Here’s a secret: if you look at the oldest myths, from all parts of the world, you see Darkness at the beginning. Whether in the Rig Veda, the Torah, the Avesta, or Egyptian texts and Babylonian tablets, or Celtic or Greek or Roman creation myths — it’s all Darkness: that vast, acausal realm, full of chaos and possibility.
And there are Things in that Darkness.
This is the part that organized religion doesn’t want you to know. Sure, we have stories about Jehovah, Jupiter, Indra and Thor helping to shape the planet and establish government, or Nebo giving us writing, or Manitou giving us corn. But those gods are young, newcomers to the world, second and third generation grandchildren of Other Beings.
Take Egypt, for example. When the Ennead came into being and helped shape the cosmos, Ammit and Apep already lurked in the quiet shadows of the Duat. Or take the Vedic Hymn of Creation – before the first deities awoke, the dragon Vritra swam in the dark uncreate (asat). In Sumer and Babylon, Tiamat and Absu personified the dark, cosmic oceans from which the rest of life emerged. The Greeks believed that Chaos bore Night, who then bore the other gods.
What’s interesting is that all these ancient Beings are monsters, really. None of them even appear human – in fact, we don’t really have descriptions for most of them, because the Dark Gods are beyond description. If anything, the oldest legends suggest that their forms were a matter of convenience, and changed with Their whim.
What is interesting is that many cultures have the Dark Gods in common. It doesn’t impress us that most cultures have a sun god, since anyone can look up in the sky and see the sun and come up with a story of some kind. Storm gods are all similar too, since we can all hear the thunder, and imagine some cloud-grey patriarch armed with a lightning spear. But the first gods are different – neverborn, uncreated, yet very much a crucial part of mythology. How is it that multiple civilizations – all of them ancient – conceived of a group of primordial, dark, shapeless-and-shape-changing beings that ruled over a dream realm of undefined time and space? There is nothing to point at and say “there’s your origin.”
Campell and Freud would say that these are myths based on the “collective unconscious”, that there was some point where humans were scared of the Dark because there were lions and tigers and bears that made it dangerous to leave the dim glow of the campfire. Sure – that makes sense, and explains why we’re scared and fascinated by the Dark for that reason. But does that explain why Darkness is our Origin story? No, it doesn’t … unless there is some truth to it. Common memories usually do point to source event or phenomenon, although the memory of the event will become distorted with time or re-telling. But when multiple mythologies of similar age tell us that there were Things that predated the gods and creation, then there’s probably a good reason for that belief. If multiple mythologies also tell us that those Things were inhuman, monstrous, chimeric — there’s probably a reason for that too.

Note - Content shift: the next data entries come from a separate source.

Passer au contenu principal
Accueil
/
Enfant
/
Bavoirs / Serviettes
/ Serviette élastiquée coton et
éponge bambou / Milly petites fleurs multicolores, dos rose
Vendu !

Equally interesting is that multiple myth systems equate those Things with the origin of our species. Sure, the younger gods get the credit for making us servile, attentive, obedient. Civilized, if you will. We invented them, gave them names and titles, built temples for them – and gave them the keys to our chains. The funny thing is that no two (unrelated) myths agree on those gods – because they are cultural constructs. In other words, you can find versions of Thor in Europe, but not in China or Egypt. But you do find the Things in all of those places, quietly swimming in the Darkness. We constructed Thor — but we remember the Things.
So I’m saying that the Beings who brought this world into being, and lifted us out of the mud — They’re the ones that deserve a second look.
A lot of magical systems want to deal with the gods that people created – and that’s ok. They have a certain kind of power, though that power changes with the passing of time, and from one geographic region to another. The Nasrani and Yehudi gods have power today – you see it in politics, media, global conflict. But that’s a power that humans invented and invested. That power is dependent entirely on the believers (read: prisoners) of those belief systems, and is limited by the constraints of those systems.
But the Dark Gods are real. We know that they’re real because we remember the Dark Gods. We can pretend that They are fiction or folklore or popular culture, but deep down inside we know that there is more to it that than. Modern attempts to make movies about monsters who walk among us isn’t just wish fulfillment – it’s a kind of racial memory. Humans have a connection to the Dark Gods, and you can feel it – that tug at the back of your skull, that shadow at the corner of your eye, that strange shape in your dreams that never quite comes into the light. You know what I mean. Not everyone can feel it strongly, some try to deny it or repress it or ignore it. But others hear Them calling and feel a connection, a kinship, a curiosity to know more. If you’re reading this, you’re probably one of those who feels the lure of the Darkness a little more strongly than others.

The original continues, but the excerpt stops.